We get to Mendoza and our hostel is right next to the bus station. Weve taken to getting hostels close to the bus station when we can. Not because were lazy, which we kinda are, but so we dont spend too much money on taxis and dont have to carry our bags too far. Mendoza is the 2nd biggest city in Argentina and is renowned for its vineyards.

On the first day in Mendoza we said we would take a day off. We had been on the go since Buenos Aires and we were pretty beat. We decided to go to the park and read our books in the sun under a tree or something. 6 hours later and after approx 20 kms of walking we were back in our hostel. Our day off had turned into a mad hike around the whole park of Mendoza, which is not small I can tell you. Our day off would have to wait.

We decided to explore this wine district by renting bikes for the day and taking a wine tasting tour of some of these places. We took a bus from the hostel to the wine district where we got our bikes and map from a company called bikes and wines (very original name). They gave us a short explanation of all the wineries and a map to find the places. Our first stop was at a place called Vina Maria where we got our first taste of Argentinian red wine. This was a faily run vineyard and only produced a very small amount of wine each year. The next plaec however, is the biggest vineyard and producer of wine in South America. Trappiche has a huge building with massive gates and endless rows of grape trees. They had a 30 minute tour around the whole vineyard and explained how wine was made and the history behind the company. At the end you get to taste 4 different wines. By this stage we were getting a bit wobbly so decided we needed some food for soakage. The beerhouse was our next stop and here we had some empanadas, the argentinian national food. After getting my bike replaced because of a puncture we ventured off to find some more wine. The thing was, on the map everything looked really close, however in reality the places were miles apart and it took us ages to cycle there. It was also missing some roads on the map so we nearly took some wrong turns too. It just turned out everything was very far away, very very far away. By the time we got to the next place we were sober again. We met some bikers there who told us they made the mistake we nearly did of going down one of the dirt roads. It turned out a policeman sped down after them and told them to get out of there as fast as they could as this was a conflict zone. A conflict zone! in the middle of wine country? very strange. It still seems theres danger around every corner in this country, even for the wine tourist.

Mendoza to Santiago  (listening to Eels – Blinking Lights)
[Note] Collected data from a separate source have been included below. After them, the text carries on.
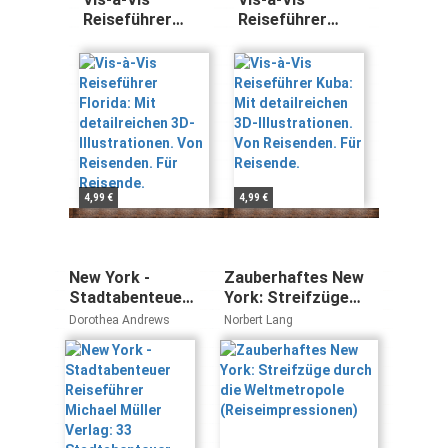
Reiseführer
Reiseführer
Florida: Mit
Kuba: Mit
detailreichen
detailreichen
3D-
3D-
Illustrationen.
Illustrationen.
Von Reisenden.
Von Reisenden.
Für Reisende.
Für Reisende.
4,99 €
4,99 €
New York -
Zauberhaftes New
Stadtabenteuer
York: Streifzüge
Reiseführer
durch die
Dorothea Andrews
Norbert Lang
Michael Müller
Weltmetropole
Verlag: 33
(Reiseimpressionen)
Stadtabenteuer
zum
Selbsterleben
(MM-Abenteuer)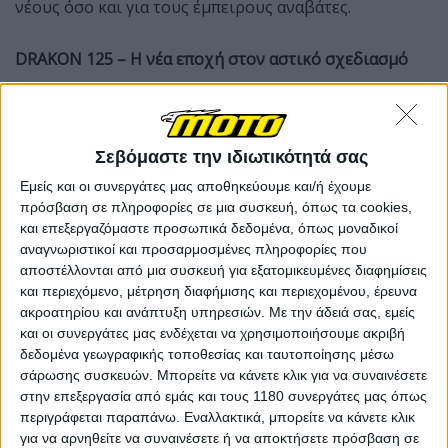
νέους όσο και για τους έμπειρους αναβάτες.
DRAKON 125 – Η νέα εποχή στον αστικό σχεδιασμό
Το DRAKON 125 έρχεται να θέσει νέα πρότυπα στις
μοτοσυκλέτες πόλης. Με επιθετικές γραμμές,
πρωτοποριακή εμφάνιση και έναν σύγχρονο, ισχυρό
Σεβόμαστε την ιδιωτικότητά σας
υδρόψυκτο κινητήρα 125 κ.εκ. με απόδοση 15 hp,
Εμείς και οι συνεργάτες μας αποθηκεύουμε και/ή έχουμε
ισχυρά φρένα με ABS (dual channel) και μοντέρνο TFT
πρόσβαση σε πληροφορίες σε μια συσκευή, όπως τα cookies,
πίνακα οργάνων, το DRAKON 125 συνδυάζει
και επεξεργαζόμαστε προσωπικά δεδομένα, όπως μοναδικοί
τεχνολογία, επιδόσεις και design.
αναγνωριστικοί και προσαρμοσμένες πληροφορίες που
αποστέλλονται από μια συσκευή για εξατομικευμένες διαφημίσεις
και περιεχόμενο, μέτρηση διαφήμισης και περιεχομένου, έρευνα
Προνομιακή Τιμή Γνωριμίας
ακροατηρίου και ανάπτυξη υπηρεσιών.
Με την άδειά σας, εμείς
και οι συνεργάτες μας ενδέχεται να χρησιμοποιήσουμε ακριβή
δεδομένα γεωγραφικής τοποθεσίας και ταυτοποίησης μέσω
σάρωσης συσκευών. Μπορείτε να κάνετε κλικ για να συναινέσετε
στην επεξεργασία από εμάς και τους 1180 συνεργάτες μας όπως
περιγράφεται παραπάνω. Εναλλακτικά, μπορείτε να κάνετε κλικ
για να αρνηθείτε να συναινέσετε ή να αποκτήσετε πρόσβαση σε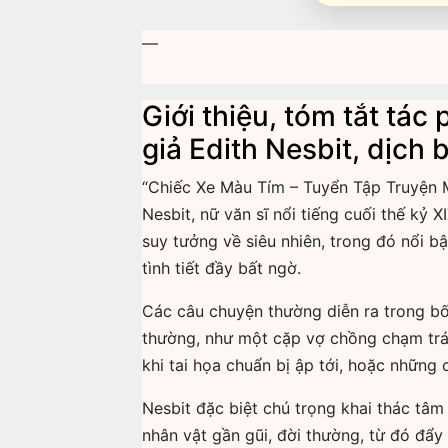
—
Giới thiệu, tóm tắt tá
giả Edith Nesbit, dịch 
“Chiếc Xe Màu Tím – Tuyển Tập Truyện M
Nesbit, nữ văn sĩ nổi tiếng cuối thế kỷ
suy tưởng về siêu nhiên, trong đó nổi b
tình tiết đầy bất ngờ.
Các câu chuyện thường diễn ra trong bố
thường, như một cặp vợ chồng chạm trán
khi tai họa chuẩn bị ập tới, hoặc những
Nesbit đặc biệt chú trọng khai thác tâm
nhân vật gần gũi, đời thường, từ đó đẩy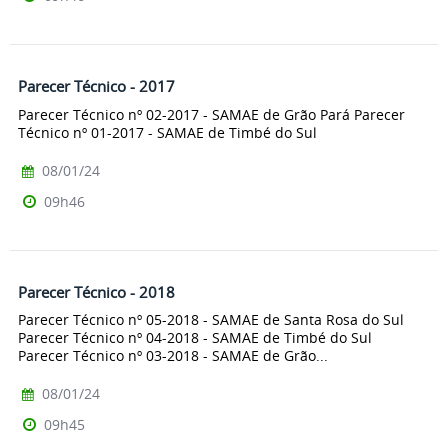
Parecer Técnico - 2017
Parecer Técnico nº 02-2017 - SAMAE de Grão Pará Parecer
Técnico nº 01-2017 - SAMAE de Timbé do Sul
08/01/24
09h46
Parecer Técnico - 2018
Parecer Técnico nº 05-2018 - SAMAE de Santa Rosa do Sul
Parecer Técnico nº 04-2018 - SAMAE de Timbé do Sul
Parecer Técnico nº 03-2018 - SAMAE de Grão...
08/01/24
09h45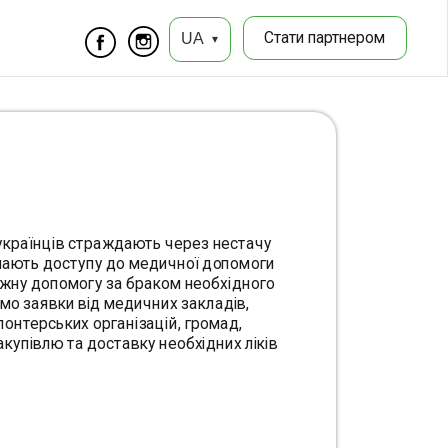
Стати партнером
UA
▾
 українців страждають через нестачу 
 мають доступу до медичної допомоги 
жну допомогу за браком необхідного 
о заявки від медичних закладів, 
онтерських організацій, громад, 
купівлю та доставку необхідних ліків 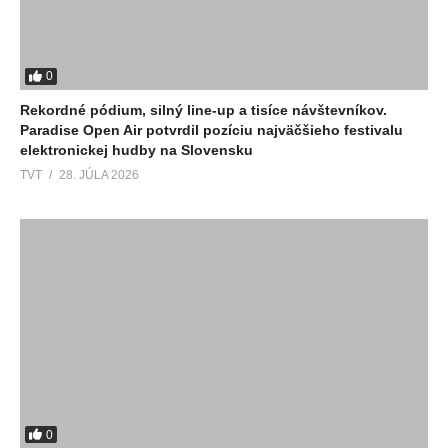
0
Rekordné pódium, silný line-up a tisíce návštevníkov.
Paradise Open Air potvrdil pozíciu najväčšieho festivalu
elektronickej hudby na Slovensku
TVT
28. JÚLA 2026
0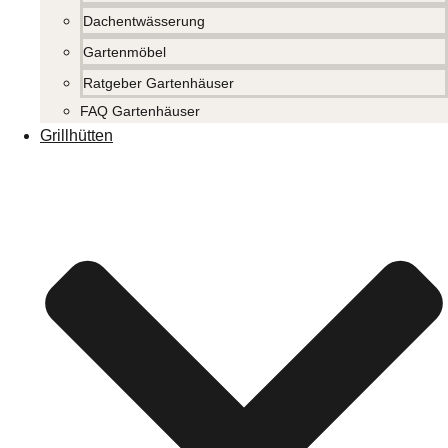
Dachentwässerung
Gartenmöbel
Ratgeber Gartenhäuser
FAQ Gartenhäuser
Grillhütten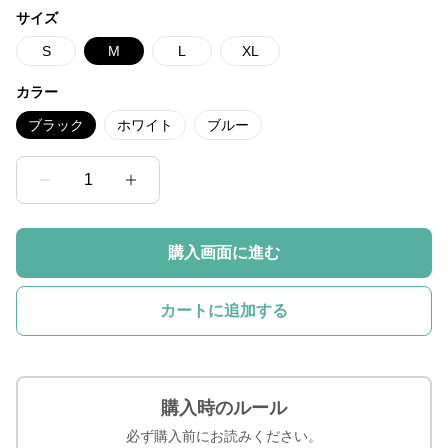
サイズ
S
M
L
XL
カラー
ブラック
ホワイト
ブルー
1
購入画面に進む
カートに追加する
購入時のルール
必ず購入前にお読みください。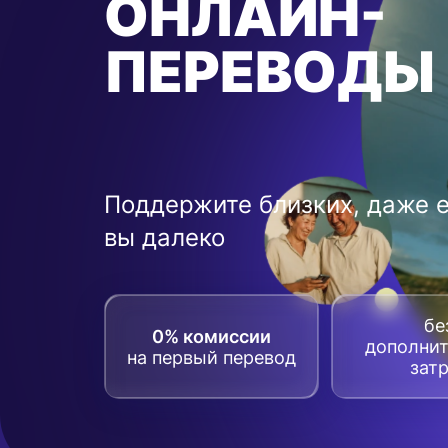
ОНЛАЙН-
ПЕРЕВОДЫ
Поддержите близких, даже 
вы далеко
бе
0% комиссии
дополни
на первый перевод
зат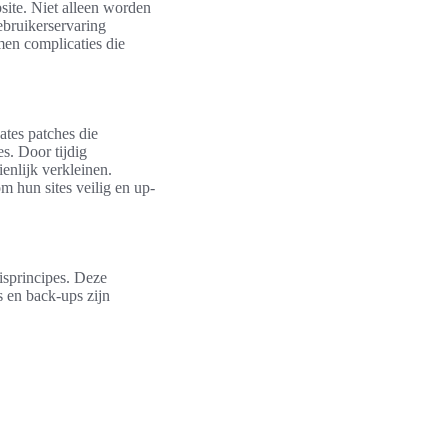
site. Niet alleen worden
ebruikerservaring
en complicaties die
ates patches die
s. Door tijdig
enlijk verkleinen.
m hun sites veilig en up-
isprincipes. Deze
s en back-ups zijn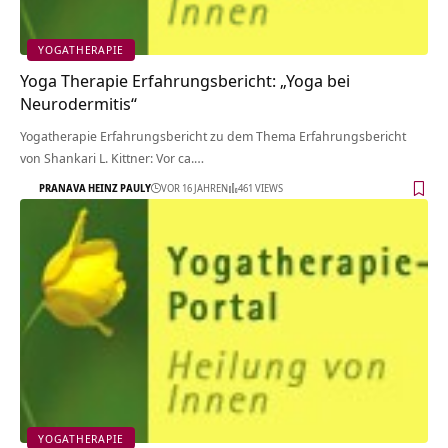
YOGATHERAPIE
Yoga Therapie Erfahrungsbericht: „Yoga bei
Neurodermitis“
Yogatherapie Erfahrungsbericht zu dem Thema Erfahrungsbericht
von Shankari L. Kittner: Vor ca.…
PRANAVA HEINZ PAULY
VOR 16 JAHREN
461 VIEWS
YOGATHERAPIE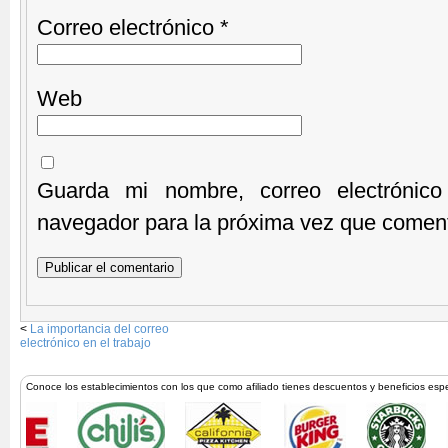
Correo electrónico
*
Web
Guarda mi nombre, correo electrónic
navegador para la próxima vez que comen
<
La importancia del correo
electrónico en el trabajo
Conoce los establecimientos con los que como afiliado tienes descuentos y beneficios esp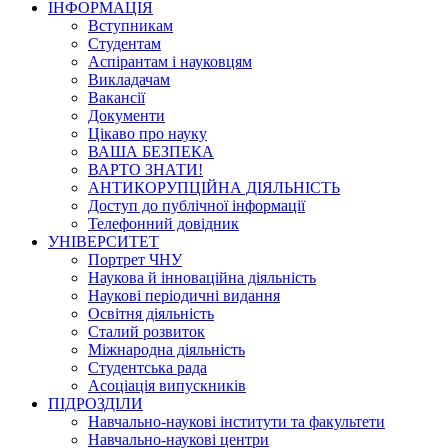
ІНФОРМАЦІЯ
Вступникам
Студентам
Аспірантам і науковцям
Викладачам
Вакансії
Документи
Цікаво про науку
ВАША БЕЗПЕКА
ВАРТО ЗНАТИ!
АНТИКОРУПЦІЙНА ДІЯЛЬНІСТЬ
Доступ до публічної інформації
Телефонний довідник
УНІВЕРСИТЕТ
Портрет ЧНУ
Наукова й інноваційна діяльність
Наукові періодичні видання
Освітня діяльність
Сталий розвиток
Міжнародна діяльність
Студентська рада
Асоціація випускників
ПІДРОЗДІЛИ
Навчально-наукові інститути та факультети
Навчально-наукові центри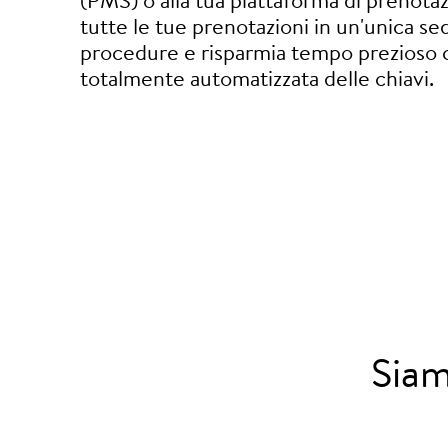
(PMS) o alla tua piattaforma di prenotaz
tutte le tue prenotazioni in un'unica se
procedure e risparmia tempo prezioso 
totalmente automatizzata delle chiavi.
Siam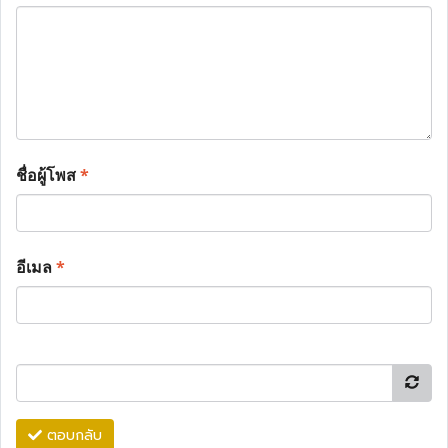
ชื่อผู้โพส
*
อีเมล
*
ตอบกลับ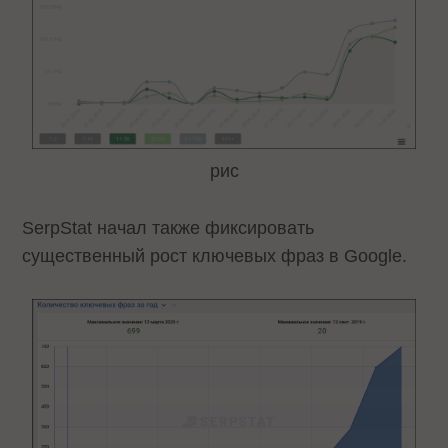
рис
SerpStat начал также фиксировать
существенный рост ключевых фраз в Google.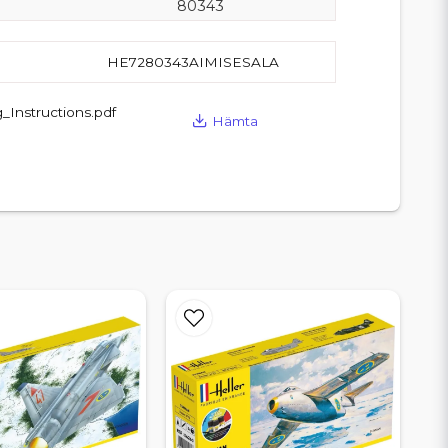
80343
HE7280343AIMISESALA
Instructions.pdf
Hämta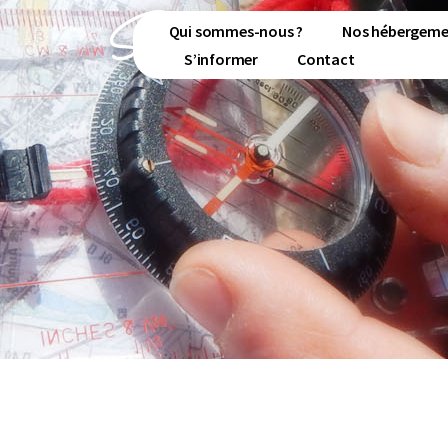
S 'informer
Qui sommes-nous ?
Nos hébergeme
S’informer
Contact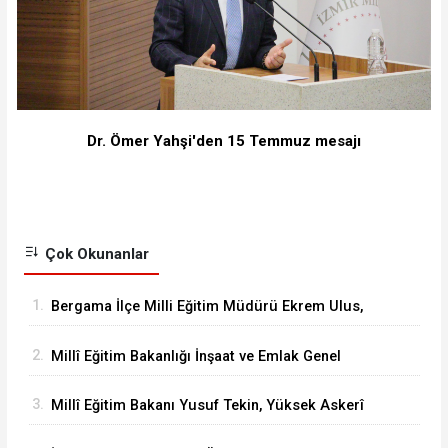
Dr. Ömer Yahşi'den 15 Temmuz mesajı
Çok Okunanlar
1.
Bergama İlçe Milli Eğitim Müdürü Ekrem Ulus,
Bergama Güzel Sanatlar Lisesindeki
2.
Millî Eğitim Bakanlığı İnşaat ve Emlak Genel
çalışmaları inceledi
Müdürü Aynur Gökalp Durna, İzmir'de
3.
Millî Eğitim Bakanı Yusuf Tekin, Yüksek Askerî
İncelemelerde Bulundu
Şûra Toplantısı’na katıldı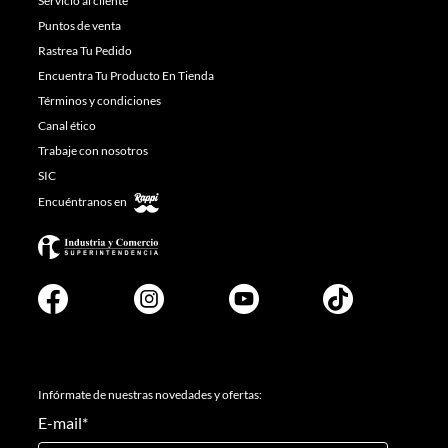
Servicio al cliente
Puntos de venta
Rastrea Tu Pedido
Encuentra Tu Producto En Tienda
Términos y condiciones
Canal ético
Trabaje con nosotros
SIC
Encuéntranos en
Infórmate de nuestras novedades y ofertas:
E-mail
*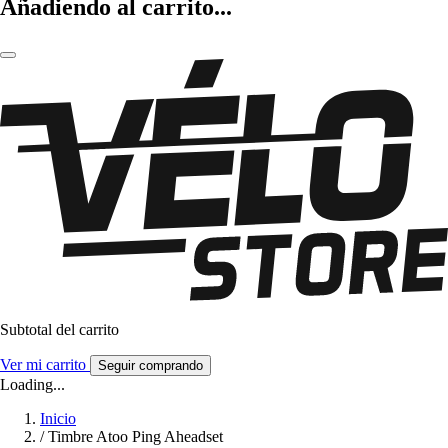
Añadiendo al carrito...
Subtotal del carrito
Ver mi carrito
Seguir comprando
Loading...
Inicio
/
Timbre Atoo Ping Aheadset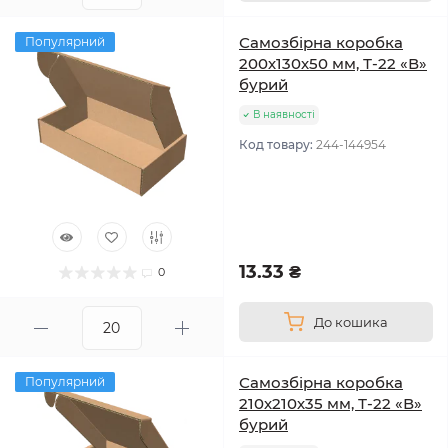
Самозбірна коробка
Популярний
200х130х50 мм, Т-22 «В»
бурий
В наявності
Код товару:
244-144954
13.33 ₴
0
До кошика
Самозбірна коробка
Популярний
210х210х35 мм, Т-22 «В»
бурий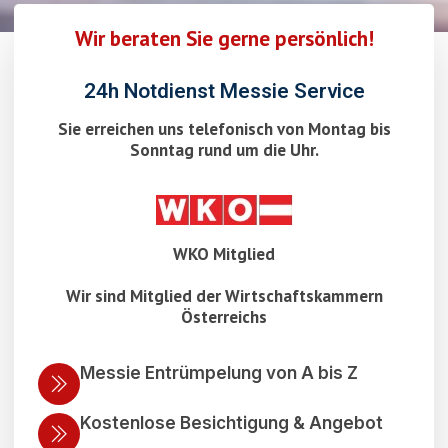
Wir beraten Sie gerne persönlich!
24h Notdienst Messie Service
Sie erreichen uns telefonisch von Montag bis
Sonntag rund um die Uhr.
WKO Mitglied
Wir sind Mitglied der Wirtschaftskammern
Österreichs
Messie Entrümpelung von A bis Z
Kostenlose Besichtigung & Angebot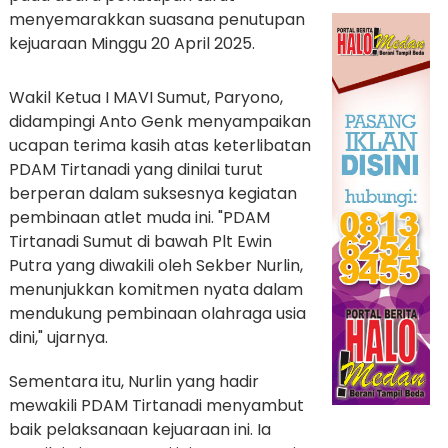
menyemarakkan suasana penutupan
kejuaraan Minggu 20 April 2025.
Wakil Ketua I MAVI Sumut, Paryono,
didampingi Anto Genk menyampaikan
ucapan terima kasih atas keterlibatan
PDAM Tirtanadi yang dinilai turut
berperan dalam suksesnya kegiatan
pembinaan atlet muda ini. "PDAM
Tirtanadi Sumut di bawah Plt Ewin
Putra yang diwakili oleh Sekber Nurlin,
menunjukkan komitmen nyata dalam
mendukung pembinaan olahraga usia
dini," ujarnya.
Sementara itu, Nurlin yang hadir
mewakili PDAM Tirtanadi menyambut
baik pelaksanaan kejuaraan ini. Ia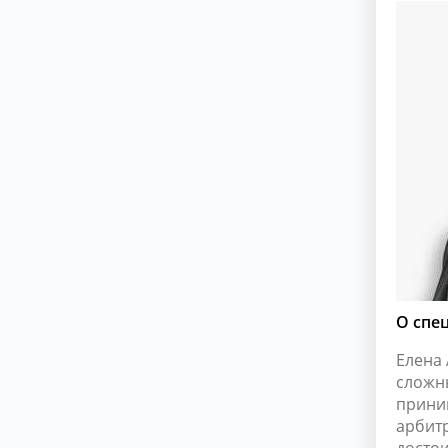
О спе
Елена
сложн
прини
арбит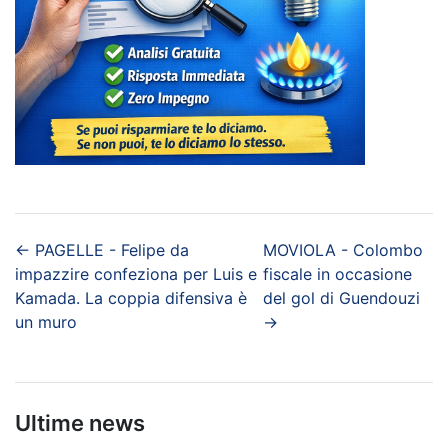
←
PAGELLE - Felipe da
MOVIOLA - Colombo
impazzire confeziona per Luis e
fiscale in occasione
Kamada. La coppia difensiva è
del gol di Guendouzi
un muro
→
Ultime news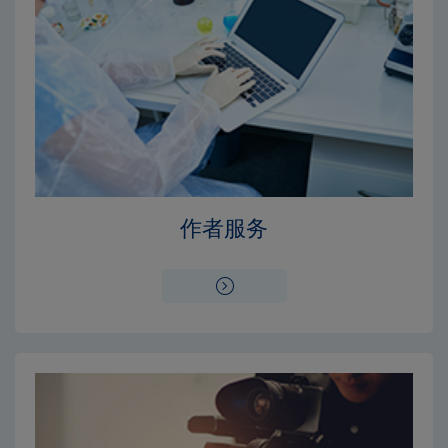
Close
Close
×
×
编辑委员会
出版费用
作者服务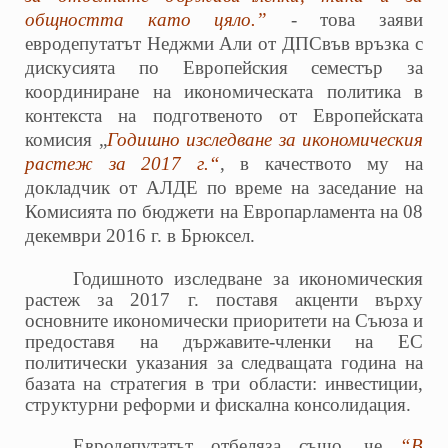
общността като цяло.”
- това заяви
евродепутатът Неджми Али от ДПС
във връзка с
дискусията по Европейския семестър за
координиране на икономическата политика в
контекста на подготвеното от Европейската
комисия „
Годишно изследване за икономическия
растеж за 2017 г.“
, в качеството му на
докладчик от АЛДЕ по време на заседание на
Комисията по бюджети на Европарламента на 08
декември 2016 г. в Брюксел.
Годишното изследване за икономическия
растеж за 2017 г. поставя акценти върху
основните икономически приоритети на Съюза и
предоставя на държавите-членки на ЕС
политически указания за следващата година на
базата на стратегия в три области: инвестиции,
структурни реформи и фискална консолидация.
Евродепутатът отбеляза също, че
“В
The way back to Santiago was the same beautiful journey over the Andes again but this time we were ready for it. The zig zag road down is even better coming from Mendoza. Everytime the bus took a corner it felt like he drove off the cliff. Its a bit freaky. Once we came to Santiago we got a taxi to our hostel. The hostel was this really hip new place with famous musicians painted on the walls. The place was more or less a hotel and it was as cheap as a hostel. Here we had our relaxing day, we literally did nothing bar take a photo of Susan under the Mc Kenna street sign and visit the local crafts market. All the things they make here are so cool and Susan and I had to stop ourselves from buying loads of crap. All the crap is cheaper in Peru and Bolivia everyone says. Thats what Im hoping anyway.